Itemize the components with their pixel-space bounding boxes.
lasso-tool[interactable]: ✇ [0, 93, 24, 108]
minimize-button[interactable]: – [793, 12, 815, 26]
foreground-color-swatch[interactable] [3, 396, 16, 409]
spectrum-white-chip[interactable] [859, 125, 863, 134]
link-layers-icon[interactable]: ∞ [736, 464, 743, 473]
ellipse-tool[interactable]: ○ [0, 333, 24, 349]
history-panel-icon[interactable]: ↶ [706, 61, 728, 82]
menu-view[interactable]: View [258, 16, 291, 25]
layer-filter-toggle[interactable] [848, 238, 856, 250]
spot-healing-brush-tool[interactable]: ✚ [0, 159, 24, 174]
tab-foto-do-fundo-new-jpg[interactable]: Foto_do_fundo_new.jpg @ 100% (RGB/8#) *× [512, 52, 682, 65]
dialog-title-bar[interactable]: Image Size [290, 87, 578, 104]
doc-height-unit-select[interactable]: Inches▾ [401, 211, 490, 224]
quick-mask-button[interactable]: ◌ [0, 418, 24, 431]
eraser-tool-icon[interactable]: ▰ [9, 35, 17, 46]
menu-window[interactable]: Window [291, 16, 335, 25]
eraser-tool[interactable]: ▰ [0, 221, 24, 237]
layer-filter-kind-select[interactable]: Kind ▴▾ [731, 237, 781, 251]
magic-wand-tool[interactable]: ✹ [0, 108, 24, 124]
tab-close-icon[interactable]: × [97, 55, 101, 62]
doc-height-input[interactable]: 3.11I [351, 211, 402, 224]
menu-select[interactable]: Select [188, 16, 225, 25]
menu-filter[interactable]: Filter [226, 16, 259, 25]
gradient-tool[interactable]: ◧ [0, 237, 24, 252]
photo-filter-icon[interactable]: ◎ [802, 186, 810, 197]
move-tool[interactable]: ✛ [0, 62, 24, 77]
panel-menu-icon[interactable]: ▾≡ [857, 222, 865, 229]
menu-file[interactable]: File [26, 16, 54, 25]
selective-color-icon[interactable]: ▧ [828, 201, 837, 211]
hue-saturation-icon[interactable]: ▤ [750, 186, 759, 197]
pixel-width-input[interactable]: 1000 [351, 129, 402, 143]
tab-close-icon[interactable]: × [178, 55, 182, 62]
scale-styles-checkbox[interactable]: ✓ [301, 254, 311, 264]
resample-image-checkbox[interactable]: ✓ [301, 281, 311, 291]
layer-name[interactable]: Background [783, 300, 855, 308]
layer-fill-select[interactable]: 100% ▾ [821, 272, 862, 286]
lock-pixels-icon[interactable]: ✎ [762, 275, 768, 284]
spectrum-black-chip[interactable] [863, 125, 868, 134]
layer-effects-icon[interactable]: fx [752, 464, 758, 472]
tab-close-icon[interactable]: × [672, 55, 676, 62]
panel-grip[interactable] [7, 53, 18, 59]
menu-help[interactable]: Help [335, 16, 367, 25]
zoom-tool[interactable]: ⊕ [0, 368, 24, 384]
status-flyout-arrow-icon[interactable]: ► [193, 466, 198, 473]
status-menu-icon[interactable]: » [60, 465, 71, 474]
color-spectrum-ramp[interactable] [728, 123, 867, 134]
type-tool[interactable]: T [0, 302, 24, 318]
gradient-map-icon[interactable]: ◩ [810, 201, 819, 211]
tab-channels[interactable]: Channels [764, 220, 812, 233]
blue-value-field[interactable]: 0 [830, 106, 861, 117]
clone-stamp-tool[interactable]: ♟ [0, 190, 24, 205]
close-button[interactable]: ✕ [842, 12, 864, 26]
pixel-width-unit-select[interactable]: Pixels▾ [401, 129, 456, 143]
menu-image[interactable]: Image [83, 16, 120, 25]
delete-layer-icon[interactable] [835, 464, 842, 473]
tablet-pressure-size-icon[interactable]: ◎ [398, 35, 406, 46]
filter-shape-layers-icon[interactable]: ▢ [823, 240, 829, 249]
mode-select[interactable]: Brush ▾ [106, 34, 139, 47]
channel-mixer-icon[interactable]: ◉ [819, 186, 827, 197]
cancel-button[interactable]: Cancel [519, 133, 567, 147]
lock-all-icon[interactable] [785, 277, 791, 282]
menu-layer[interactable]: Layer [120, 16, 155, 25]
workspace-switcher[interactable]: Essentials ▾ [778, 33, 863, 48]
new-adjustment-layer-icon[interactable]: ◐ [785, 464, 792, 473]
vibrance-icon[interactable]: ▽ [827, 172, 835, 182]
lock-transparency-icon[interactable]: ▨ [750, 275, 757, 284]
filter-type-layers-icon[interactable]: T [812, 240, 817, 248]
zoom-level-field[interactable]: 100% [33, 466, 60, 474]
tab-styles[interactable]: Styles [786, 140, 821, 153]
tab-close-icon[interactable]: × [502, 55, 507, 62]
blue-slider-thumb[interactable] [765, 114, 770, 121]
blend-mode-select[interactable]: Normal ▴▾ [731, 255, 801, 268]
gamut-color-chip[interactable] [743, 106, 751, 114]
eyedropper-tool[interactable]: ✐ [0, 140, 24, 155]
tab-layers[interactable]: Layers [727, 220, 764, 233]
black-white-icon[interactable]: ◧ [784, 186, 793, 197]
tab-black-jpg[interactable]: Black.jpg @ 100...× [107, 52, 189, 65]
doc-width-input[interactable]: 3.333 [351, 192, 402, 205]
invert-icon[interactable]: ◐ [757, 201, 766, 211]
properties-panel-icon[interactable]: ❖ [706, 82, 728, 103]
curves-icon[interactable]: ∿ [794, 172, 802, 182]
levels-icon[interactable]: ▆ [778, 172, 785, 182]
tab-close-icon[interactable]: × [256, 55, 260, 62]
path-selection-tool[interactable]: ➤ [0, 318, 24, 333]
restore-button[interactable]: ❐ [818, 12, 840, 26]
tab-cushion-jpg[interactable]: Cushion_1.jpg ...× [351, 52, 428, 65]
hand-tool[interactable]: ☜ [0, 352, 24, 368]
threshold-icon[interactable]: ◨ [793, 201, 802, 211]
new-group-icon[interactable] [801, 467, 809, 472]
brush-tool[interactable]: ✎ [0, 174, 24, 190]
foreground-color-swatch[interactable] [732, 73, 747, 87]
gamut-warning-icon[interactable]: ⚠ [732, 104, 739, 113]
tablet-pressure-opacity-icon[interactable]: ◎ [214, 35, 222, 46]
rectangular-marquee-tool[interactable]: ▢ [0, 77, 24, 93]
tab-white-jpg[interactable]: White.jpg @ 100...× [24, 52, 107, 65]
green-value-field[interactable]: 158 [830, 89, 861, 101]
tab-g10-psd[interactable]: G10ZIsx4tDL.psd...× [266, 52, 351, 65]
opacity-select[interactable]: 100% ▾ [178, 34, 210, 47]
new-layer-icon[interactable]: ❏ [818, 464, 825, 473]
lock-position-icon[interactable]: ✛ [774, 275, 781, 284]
□ □ □
## Task description
Look through the entries for lines containing the word "panel" and return each one.

## Output
history-panel-icon[interactable]: ↶ [706, 61, 728, 82]
panel-menu-icon[interactable]: ▾≡ [857, 222, 865, 229]
panel-grip[interactable] [7, 53, 18, 59]
properties-panel-icon[interactable]: ❖ [706, 82, 728, 103]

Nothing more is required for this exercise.